When I first read about Zootopia, I was uncertain that anything new could be done with talking animal movies. Thankfully, Disney managed to prove me wrong. At every turn, Zootopia did something new. Whether it be the sloths working at the DMV or the brilliance in how the city of Zootopia is laid out and designed, the movie has original idea after original idea. Then there are the rich thematic ideas of prejudice and acceptance that run underneath the story that give Zootopia an added depth, but the main reason Zootopia is number one is that it's just flat out funny. I haven't laughed this hard at any other movie in a long while.
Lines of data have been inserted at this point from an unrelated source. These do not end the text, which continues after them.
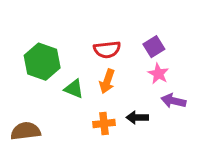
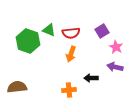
pink star: (158, 74) -> (116, 47), moved
green triangle: (74, 89) -> (49, 30), moved
orange cross: (104, 123) -> (69, 90), moved

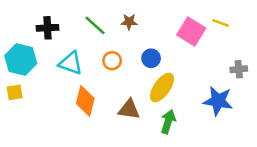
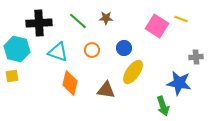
black cross: (48, 28) -> (39, 23), size x1.4
green arrow: (168, 122) -> (163, 106), moved, turned 144

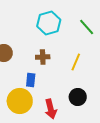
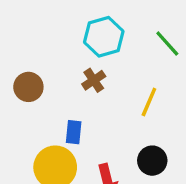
brown cross: (43, 57) -> (94, 80), moved, turned -32

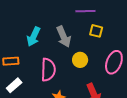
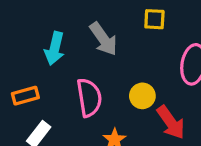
yellow circle: (80, 60) -> (142, 96), moved

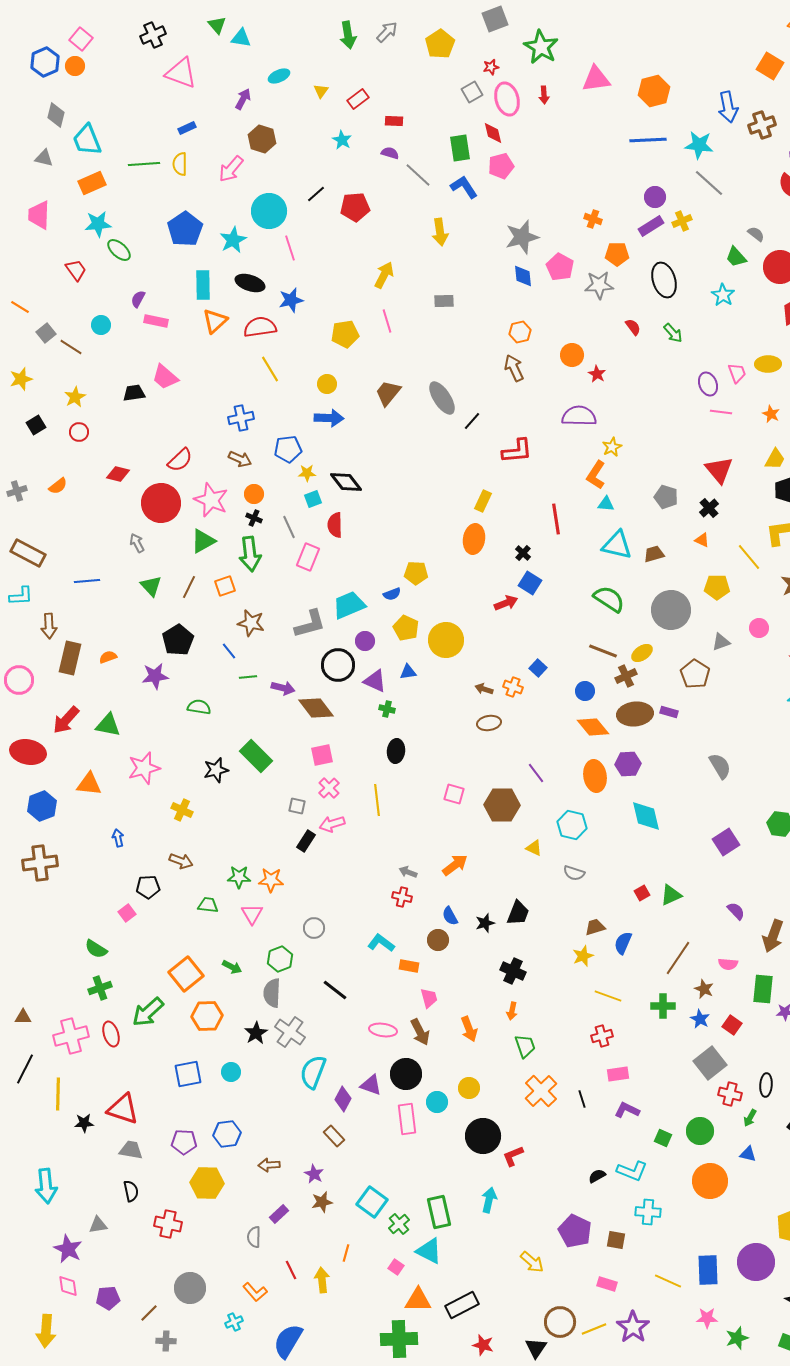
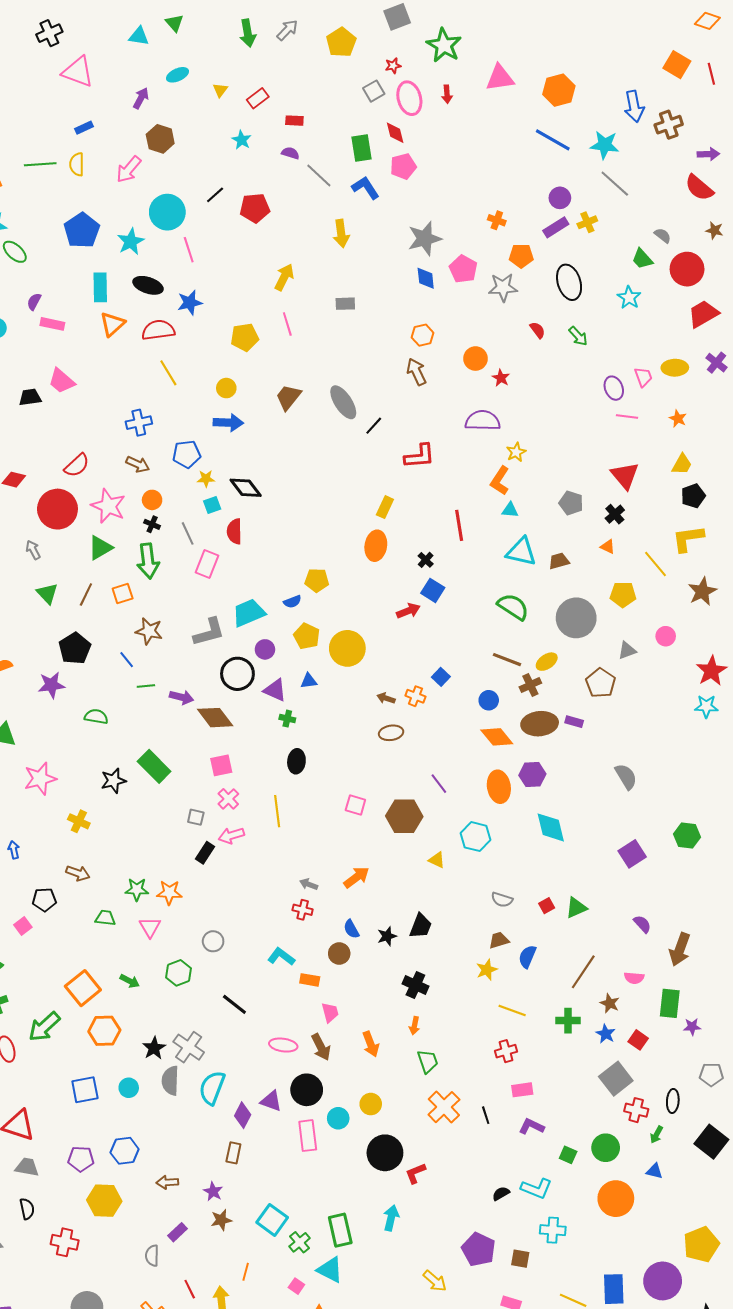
green triangle: (217, 25) -> (174, 23), moved
blue line: (648, 140) -> (553, 140), turned 33
gray semicircle: (574, 873) -> (502, 900), moved
gray semicircle: (272, 993) -> (170, 1081), moved
brown rectangle: (334, 1136) -> (233, 1153), turned 55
Zootopia is like Lethal Weapon, but made for kids. It's really a buddy cop movie about the first ever bunny police officer, trying to prove herself by solving an almost impossible case with the help of a conman fox. The movie follows every trope of the buddy cop movie, while also defying expectations at every turn. In short, Zootopia is probably Disney animation's best movie they've made since the Nineties, and that is high praise indeed.